## PROMPT
Starting at the line below that contains "deserves more tim" and ending at the line that contains "browser console for more information).", retype each line exactly as it stands, but omit the pictures.

## Source data

*** Block opens ***

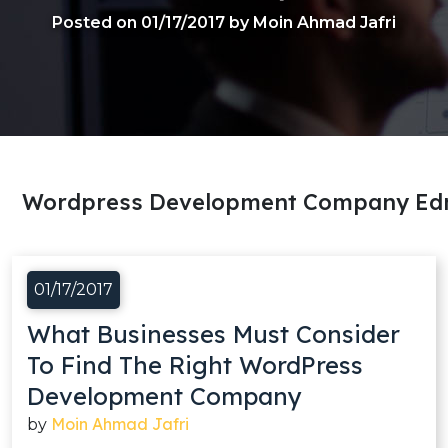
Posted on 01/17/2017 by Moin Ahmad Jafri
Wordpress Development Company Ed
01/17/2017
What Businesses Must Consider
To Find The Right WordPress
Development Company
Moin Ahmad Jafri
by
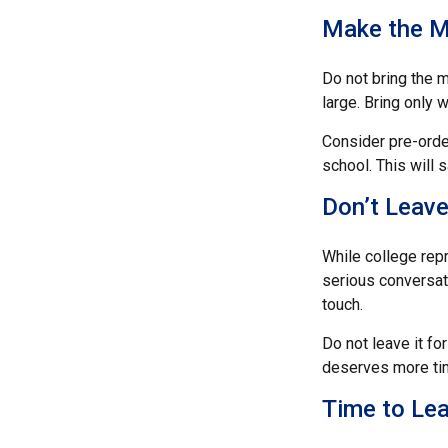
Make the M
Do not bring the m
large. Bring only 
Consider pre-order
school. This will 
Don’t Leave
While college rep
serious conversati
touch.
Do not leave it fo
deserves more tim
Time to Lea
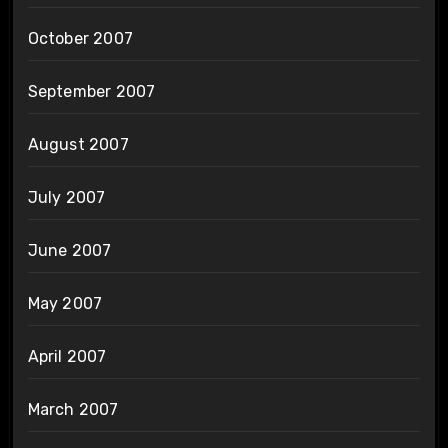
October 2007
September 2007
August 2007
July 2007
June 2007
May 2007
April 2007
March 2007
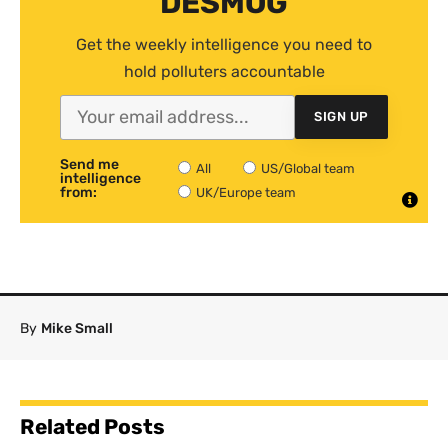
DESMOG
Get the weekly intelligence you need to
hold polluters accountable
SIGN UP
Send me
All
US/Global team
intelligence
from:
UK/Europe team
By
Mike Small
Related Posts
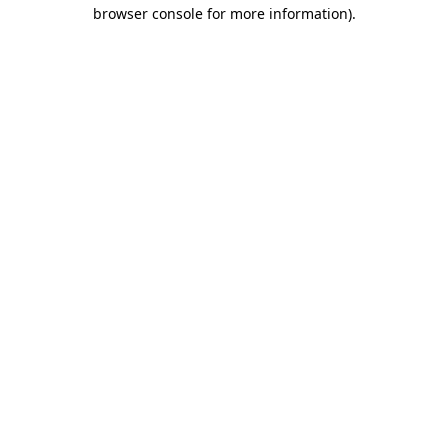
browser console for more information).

*** Block closes ***
*** Block opens ***

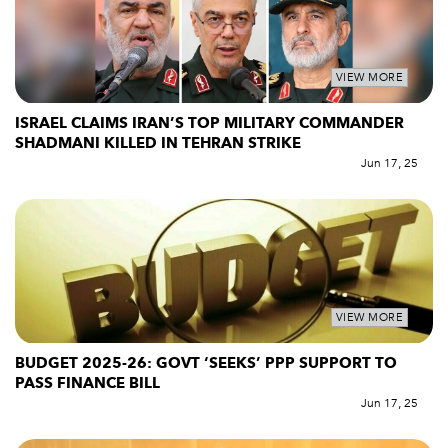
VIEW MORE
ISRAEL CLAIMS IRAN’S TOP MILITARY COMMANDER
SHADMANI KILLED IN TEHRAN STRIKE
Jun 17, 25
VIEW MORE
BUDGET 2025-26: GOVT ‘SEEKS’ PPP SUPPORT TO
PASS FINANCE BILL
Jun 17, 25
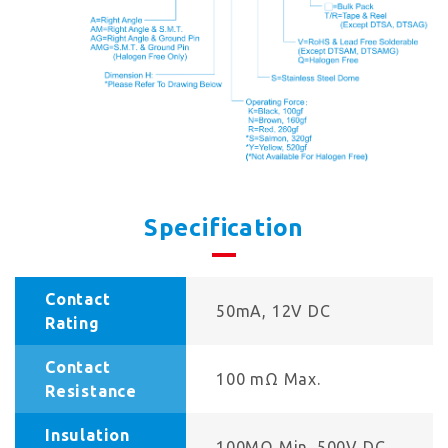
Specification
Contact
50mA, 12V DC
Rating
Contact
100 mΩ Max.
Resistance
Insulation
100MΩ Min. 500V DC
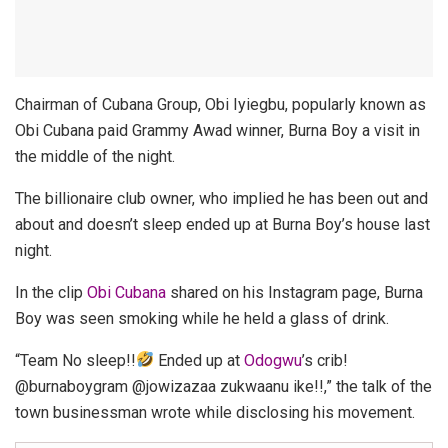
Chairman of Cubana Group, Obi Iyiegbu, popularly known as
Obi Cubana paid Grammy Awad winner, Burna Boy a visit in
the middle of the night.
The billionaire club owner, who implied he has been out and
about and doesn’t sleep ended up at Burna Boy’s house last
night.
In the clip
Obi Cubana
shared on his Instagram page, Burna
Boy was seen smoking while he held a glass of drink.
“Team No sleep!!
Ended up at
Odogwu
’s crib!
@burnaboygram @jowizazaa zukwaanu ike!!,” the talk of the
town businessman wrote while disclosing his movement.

*** Block closes ***

## TASK RESULT
deserves more tim
Time to Lea
October 2007
September 2007
August 2007
July 2007
June 2007
May 2007
April 2007
March 2007
DESMOG
Get the weekly intelligence you need to
hold polluters accountable
SIGN UP
Send me
All
US/Global team
intelligence
from:
UK/Europe team
By
Mike Small
Related Posts
browser console for more information).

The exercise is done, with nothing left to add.